Ensure your customers can easily and effortlessly use your contact form send you an enquiry.
- Only collect the information you need. The more information you request, the more cumbersome your form becomes to use and the greater that a prospect will bail. Nobody really likes filling in forms, the web is no different.So ask whether you really need to know somebody’s surname, job title, country, company name, before asking for all of this. You can always ask for this stuff later, should it be necessary!
- Don’t make unnecessary information a requisite for somebody to use your form. Is it absolutely necessary to insist upon having someone’s phone number? Many people won’t be comfortable giving out a telephone number. Would I really want someone I’ve not met to have my number?
- Make your form fields big, friendly and enticing to fill in.

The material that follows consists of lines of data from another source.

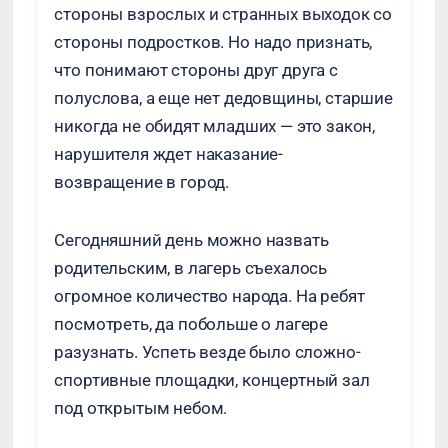
стороны взрослых и странных выходок со
стороны подростков. Но надо признать,
что понимают стороны друг друга с
полуслова, а еще нет дедовщины, старшие
никогда не обидят младших — это закон,
нарушителя ждет наказание-
возвращение в город.
Сегодняшний день можно назвать
родительским, в лагерь съехалось
огромное количество народа. На ребят
посмотреть, да побольше о лагере
разузнать. Успеть везде было сложно-
спортивные площадки, концертный зал
под открытым небом.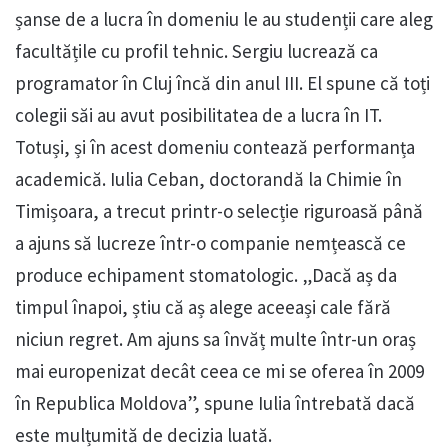
șanse de a lucra în domeniu le au studenții care aleg
facultățile cu profil tehnic. Sergiu lucrează ca
programator în Cluj încă din anul III. El spune că toți
colegii săi au avut posibilitatea de a lucra în IT.
Totuși, și în acest domeniu contează performanța
academică. Iulia Ceban, doctorandă la Chimie în
Timișoara, a trecut printr-o selecție riguroasă până
a ajuns să lucreze într-o companie nemțească ce
produce echipament stomatologic. „Dacă aș da
timpul înapoi, știu că aș alege aceeași cale fără
niciun regret. Am ajuns sa învăț multe într-un oraș
mai europenizat decât ceea ce mi se oferea în 2009
în Republica Moldova”, spune Iulia întrebată dacă
este mulțumită de decizia luată.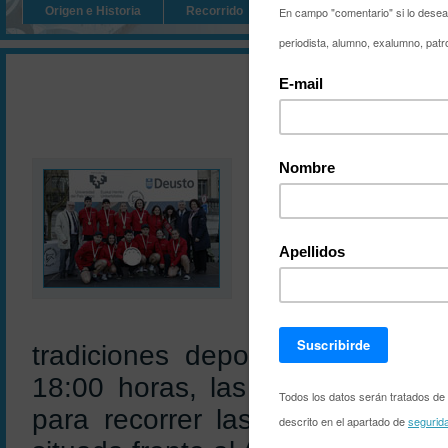
Origen e Historia
Recorrido
Los actos
Reglamen
Año »
2026
2025
2024
20
28/03/2026
La Regata 
seguirse e
La 44ª Regata I
viernes la ría 
tradiciones deportivas universi
18:00 horas, las dos embarcac
para recorrer las cuatro millas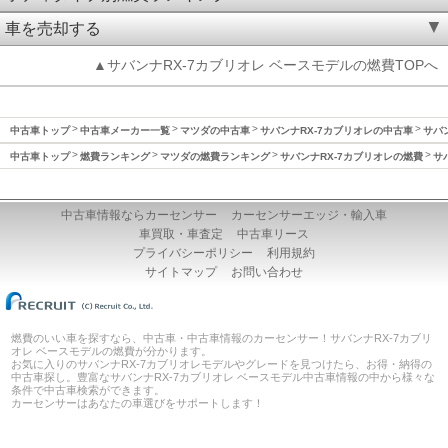
車を売却する
▲サバンナRX-7カブリオレ ベースモデルの燃費TOPへ
中古車トップ
中古車メーカー一覧
マツダの中古車
サバンナRX-7カブリオレの中古車
サバン
中古車トップ
燃費ランキング
マツダの燃費ランキング
サバンナRX-7カブリオレの燃費
サ
中古車情報ならカーセンサー
カーセンサーエッジ・輸入車
車買取・車査定
中古車リース
プライバシーポリシー
利用規約
サイトマップ
お問い合わせ
燃費のいい車を探すなら、中古車・中古車情報のカーセンサー！サバンナRX-7カブリ
オレ ベースモデルの燃費が分かります。
お気に入りのサバンナRX-7カブリオレモデルやグレードを見つけたら、お得・納得の
中古車探し。豊富なサバンナRX-7カブリオレ ベースモデル中古車情報の中から様々な
条件で中古車検索ができます。
カーセンサーはあなたの車選びをサポートします！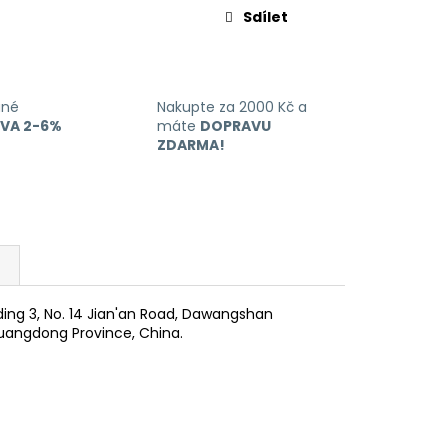
Sdílet
ané
Nakupte za 2000 Kč a
EVA 2-6%
máte
DOPRAVU
ZDARMA!
ilding 3, No. 14 Jian'an Road, Dawangshan
Guangdong Province, China.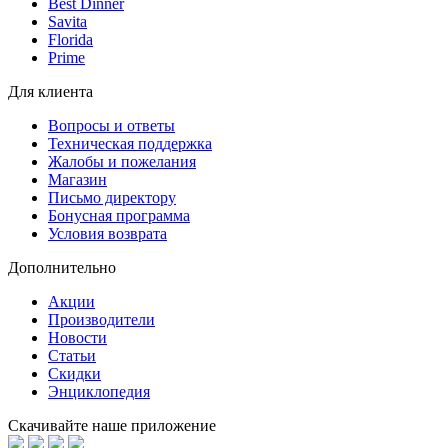
Best Dinner
Savita
Florida
Prime
Для клиента
Вопросы и ответы
Техническая поддержка
Жалобы и пожелания
Магазин
Письмо директору
Бонусная программа
Условия возврата
Дополнительно
Акции
Производители
Новости
Статьи
Скидки
Энциклопедия
Скачивайте наше приложение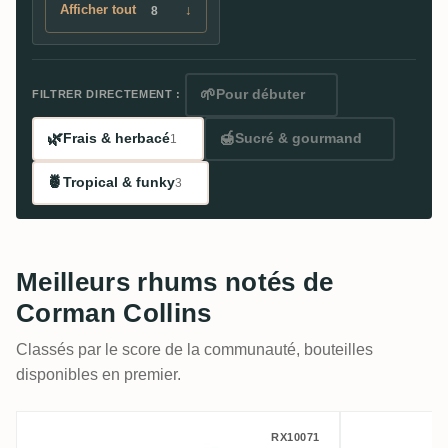
Afficher tout
↓
8
🌱
Pour débuter
FILTRER DIRECTEMENT :
🌿
🍯
Frais & herbacé
Sucré & gourmand
1
🍍
Tropical & funky
3
Meilleurs rhums notés de
Corman Collins
Classés par le score de la communauté, bouteilles
disponibles en premier.
Corman Collins Clarendon 1996
Corman C
RX10071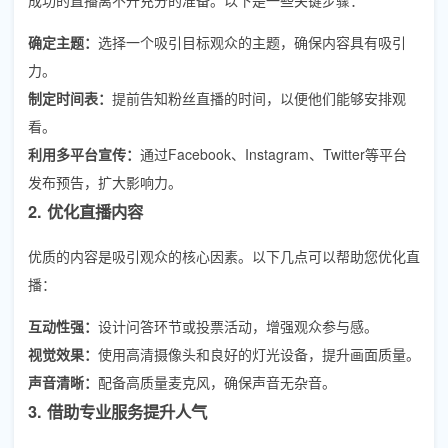
确定主题：
选择一个吸引目标观众的主题，确保内容具有吸引
力。
制定时间表：
提前告知粉丝直播的时间，以便他们能够安排观
看。
利用多平台宣传：
通过Facebook、Instagram、Twitter等平台
发布预告，扩大影响力。
2. 优化直播内容
优质的内容是吸引观众的核心因素。以下几点可以帮助您优化直
播：
互动性强：
设计问答环节或投票活动，增强观众参与感。
视觉效果：
使用高清摄像头和良好的灯光设备，提升画面质量。
声音清晰：
配备高质量麦克风，确保声音无杂音。
3. 借助专业服务提升人气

Plenty of white space and padding, don’t but the text up against the sides
- DO NOT use a “Reset” button. If somebody clicks this by mistakes rather than “Send” are they really going to bother to re-type everything? This is about as close to a 10 as you can get in terms of contact form nightmares.
- Unlike sending normal email, a contact form has no “sent box” that can be referred back to later, so consider using a form that ensures a carbon copy is sent back to the email address entered into the form.
- Do send people to a confirmation once they’ve sent your message and reassure people that the message has actually been sent. Don’t refresh the page, and don’t automatically redirect people back to the home page.A confirmation will also mean you can track and record enquiry goals in Google Analytics!
- My general rule of thumb is, don’t make people fill in a subject line as it’s quite possible to spend an eternity thinking what to put!
- If you’re going to use form validation please do explain, communicate or demo the format in which it should be entered before allowing people to try to send. Example scenario:Your contact form requires that only numbers be used in the telephone field, however does not make this apparent. Thus when someones tries to enter either +44 0784 245 985 or (0115) 853 2885 or even0115-853-2885 the form would fail to send because of both + and ( ) are used. Better yet, why put this barrier in place?Here’s what it looks like in the real world:
- Tailor the language used on your form to both your website and in relation to what you are asking people to do. There are usually far more ‘people friendly’ words that can be used to replace things like “submit”, “invalid” or “error” etc.
- If you use form validation to ensure incorrect information is not entered or prematurely sent, do ensure you tell people precisely what is wrong once the mistake it made. Saying “Errors found in form” is utter useless!
Do you do any of these things? Now is a good time to reassess how effective your contact form is.